From "Best Leader Ever" to Villain: Navigating the Devaluation Cycle in Leadership
Disclaimer: Not every workplace conflict, staff departure, or leadership disagreement reflects the dynamics discussed in this article. Human relationships are complex, and healthy organizations must be willing to examine all sides of a situation honestly. However, there are times when psychological patterns can help explain why some relationships move from admiration to hostility with surprising speed.
This is Part 2 of a 3 part Leadership Series:
There is a specific, disorienting whiplash that happens to pastors, business owners, and directors that rarely gets talked about in leadership seminars.
It starts when you hire or bring someone onto your team who thinks you are absolutely incredible. They sing your praises to anyone who will listen, they champion your vision, and they tell you that your leadership is a breath of fresh air. You feel a deep sense of connection, and you invest heavily in their professional and personal growth.
Then, the shift happens.
Perhaps you have to enforce a standard administrative policy. Perhaps you deny a specific request, address a performance issue, or set a necessary personal boundary.
Almost overnight, the narrative flips. The person who once idealized you suddenly treats you as the ultimate adversary.
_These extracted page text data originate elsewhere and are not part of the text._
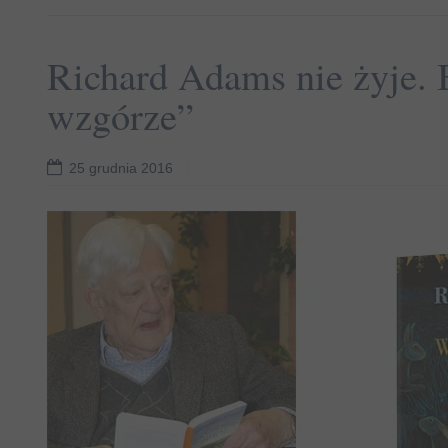
Richard Adams nie żyje.
wzgórze”
25 grudnia 2016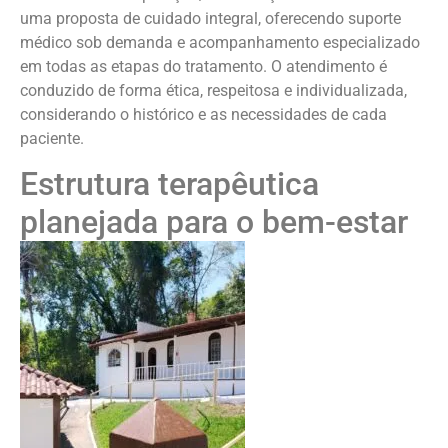
uma proposta de cuidado integral, oferecendo suporte
médico sob demanda e acompanhamento especializado
em todas as etapas do tratamento. O atendimento é
conduzido de forma ética, respeitosa e individualizada,
considerando o histórico e as necessidades de cada
paciente.
Estrutura terapêutica
planejada para o bem-estar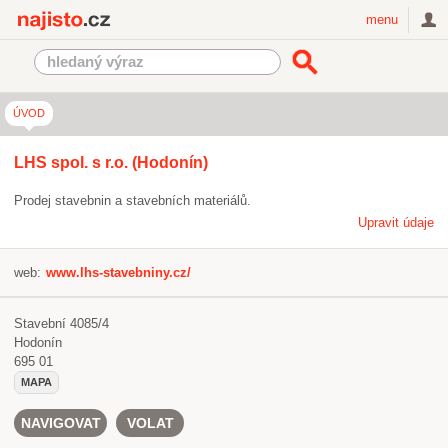
Najisto.cz
menu
ÚVOD
LHS spol. s r.o. (Hodonín)
Prodej stavebnin a stavebních materiálů.
Upravit údaje
web:
www.lhs-stavebniny.cz/
Stavební 4085/4
Hodonín
695 01
MAPA
NAVIGOVAT
VOLAT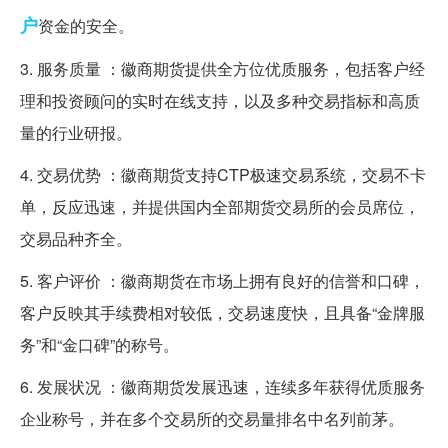
户
资金的安全。
3. 服务质量 ：徽商期货提供全方位优质服务，包括客户经
理和投资顾问的实时在线支持，以及多种交易指标和高质
量的行业研报。
4. 交易优势 ：徽商期货支持CTP极速交易系统，交易不卡
单，反应迅速，并提供国内全部期货交易所的会员席位，
交易品种齐全。
5. 客户评价 ：徽商期货在市场上拥有良好的信誉和口碑，
客户反映其手续费相对较低，交易速度快，且具备“金牌服
务”和“金口碑”的称号。
6. 发展状况 ：徽商期货发展迅速，连续多年获得优质服务
企业称号，并在多个交易所的交易量排名中名列前茅。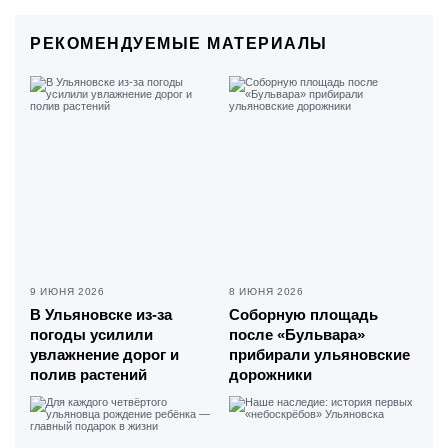
РЕКОМЕНДУЕМЫЕ МАТЕРИАЛЫ
9 ИЮНЯ 2026
8 ИЮНЯ 2026
В Ульяновске из-за
Соборную площадь
погоды усилили
после «Бульвара»
увлажнение дорог и
прибирали ульяновские
полив растений
дорожники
Your intentions are questioned, your past kindnesses are rewritten as manipulation, and you are cast entirely as the villain in their story. Soon after, they leave—often trying to pull others away with them on their way out.
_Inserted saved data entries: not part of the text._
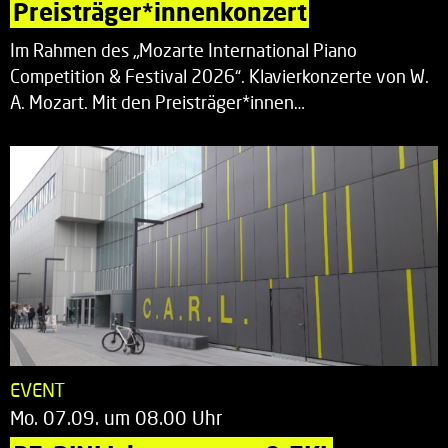
Preisträger*innenkonzert
Im Rahmen des „Mozarte International Piano
Competition & Festival 2026“. Klavierkonzerte von W.
A. Mozart. Mit den Preisträger*innen…
EVENT
Mo. 07.09. um 08.00 Uhr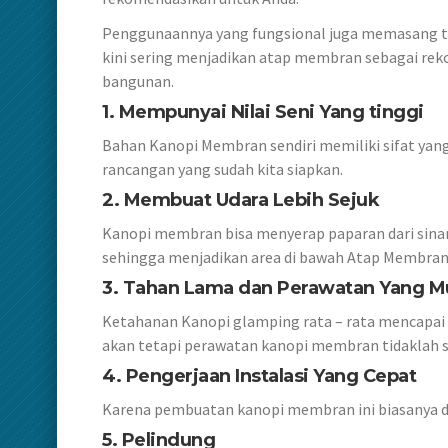
Penggunaannya yang fungsional juga memasang t
kini sering menjadikan atap membran sebagai re
bangunan.
1. Mempunyai Nilai Seni Yang tinggi
Bahan Kanopi Membran sendiri memiliki sifat yang
rancangan yang sudah kita siapkan.
2. Membuat Udara Lebih Sejuk
Kanopi membran bisa menyerap paparan dari sina
sehingga menjadikan area di bawah Atap Membran le
3. Tahan Lama dan Perawatan Yang 
Ketahanan Kanopi glamping rata – rata mencapai
akan tetapi perawatan kanopi membran tidaklah s
4. Pengerjaan Instalasi Yang Cepat
Karena pembuatan kanopi membran ini biasanya di
5.
Pelindung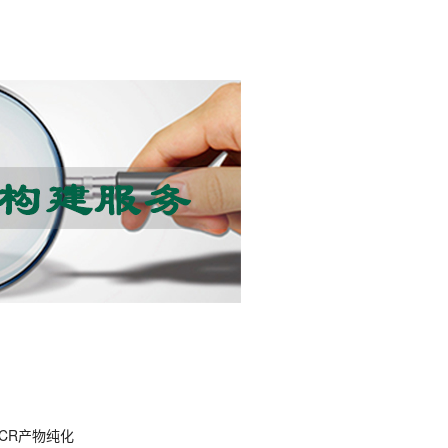
PCR产物纯化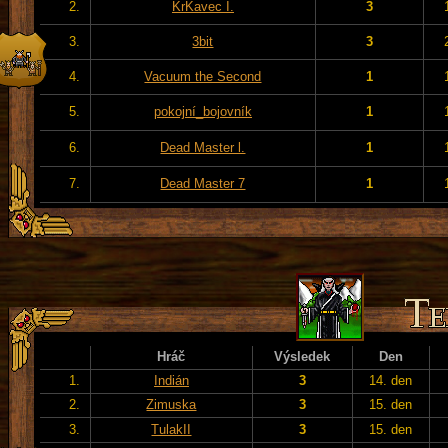
2.
KrKavec I.
3
3.
3bit
3
4.
Vacuum the Second
1
5.
pokojní_bojovník
1
6.
Dead Master l.
1
7.
Dead Master 7
1
Hráč
Výsledek
Den
1.
Indián
3
14. den
2.
Zimuska
3
15. den
3.
TulakII
3
15. den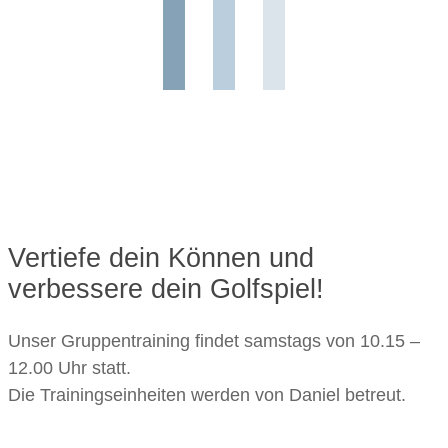
Vertiefe dein Können und
verbessere dein Golfspiel!
Unser Gruppentraining findet samstags von 10.15 –
12.00 Uhr statt.
Die Trainingseinheiten werden von Daniel betreut.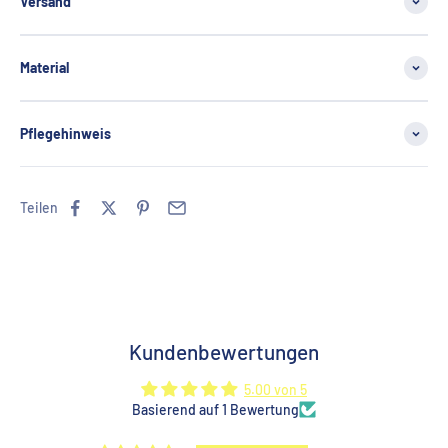
Versand
Material
Pflegehinweis
Teilen
Kundenbewertungen
5.00 von 5
Basierend auf 1 Bewertung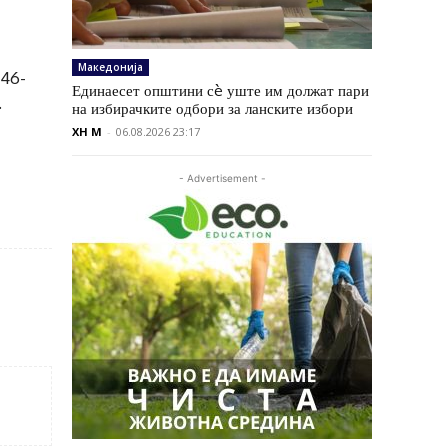
Македонија
 46-
Единаесет општини сè уште им должат пари
.
на избирачките одбори за ланските избори
XH M
-
06.08.2026 23:17
- Advertisement -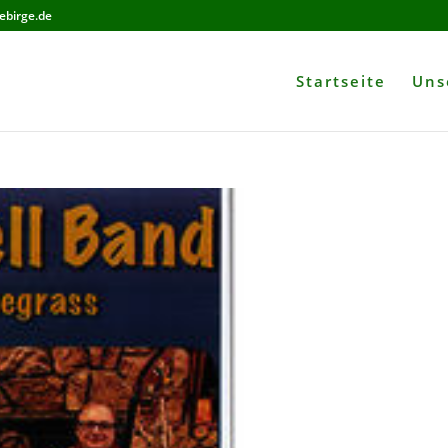
ebirge.de
Startseite
Uns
If you have experienced this, you know the deafening silence and self-doubt that follows. But before assuming the entire reversal reflects your worth or effectiveness as a leader, it is worth considering that psychology recognizes patterns that can contribute to these sudden shifts in perception and relationship dynamics.
Let’s look at the mechanics of the Idealization and Devaluation Cycle and how it operates within professional teams.
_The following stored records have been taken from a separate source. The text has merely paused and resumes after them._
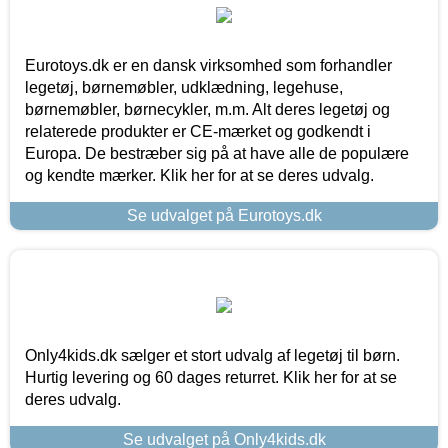
Eurotoys.dk er en dansk virksomhed som forhandler
legetøj, børnemøbler, udklædning, legehuse,
børnemøbler, børnecykler, m.m. Alt deres legetøj og
relaterede produkter er CE-mærket og godkendt i
Europa. De bestræber sig på at have alle de populære
og kendte mærker. Klik her for at se deres udvalg.
Se udvalget på Eurotoys.dk
Only4kids.dk sælger et stort udvalg af legetøj til børn.
Hurtig levering og 60 dages returret. Klik her for at se
deres udvalg.
Se udvalget på Only4kids.dk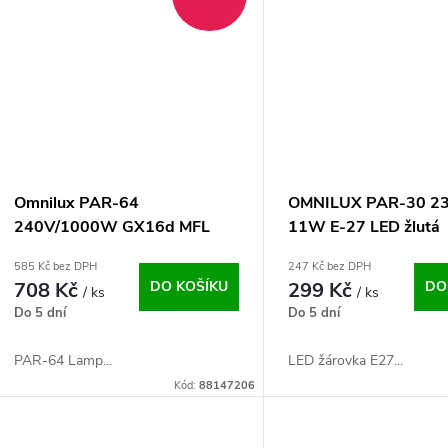
Omnilux PAR-64
OMNILUX PAR-30 2
240V/1000W GX16d MFL
11W E-27 LED žlutá
300h T
585 Kč bez DPH
247 Kč bez DPH
708 Kč
DO KOŠÍKU
299 Kč
DO
/ ks
/ ks
Do 5 dní
Do 5 dní
PAR-64 Lamp...
LED žárovka E27...
Kód:
88147206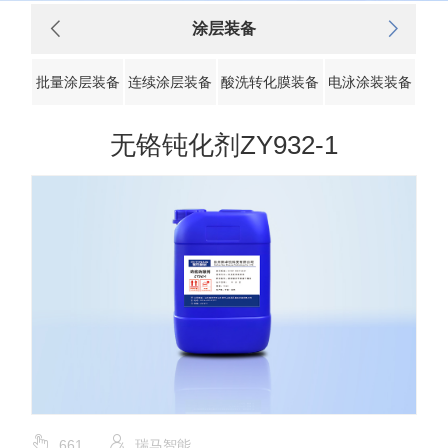
涂层装备
批量涂层装备
连续涂层装备
酸洗转化膜装备
电泳涂装装备
无铬钝化剂ZY932-1
661
瑞马智能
Understanding the Mechanics: Splitting and Object Relations
In clinical psychology, we often look at a defense mechanism known as splitting (sometimes called black-and-white thinking).
While no single behavior or conflict can be used to diagnose a person, clinicians sometimes observe patterns of black-and-white thinking in individuals who struggle to tolerate ambiguity, disappointment, or relational complexity.
For individuals with high-conflict personality traits or deeply rooted emotional vulnerabilities, holding a nuanced view of relationships is incredibly difficult. They struggle to see people as a mix of good and bad traits. Instead, people are either "all good" or "all bad."
Scripture presents a far more nuanced view of humanity. Every person bears the image of God and possesses inherent dignity, yet every person is also affected by sin and imperfection (Romans 3:23). Healthy relationships require the maturity to hold both realities together rather than reducing people to heroes or villains.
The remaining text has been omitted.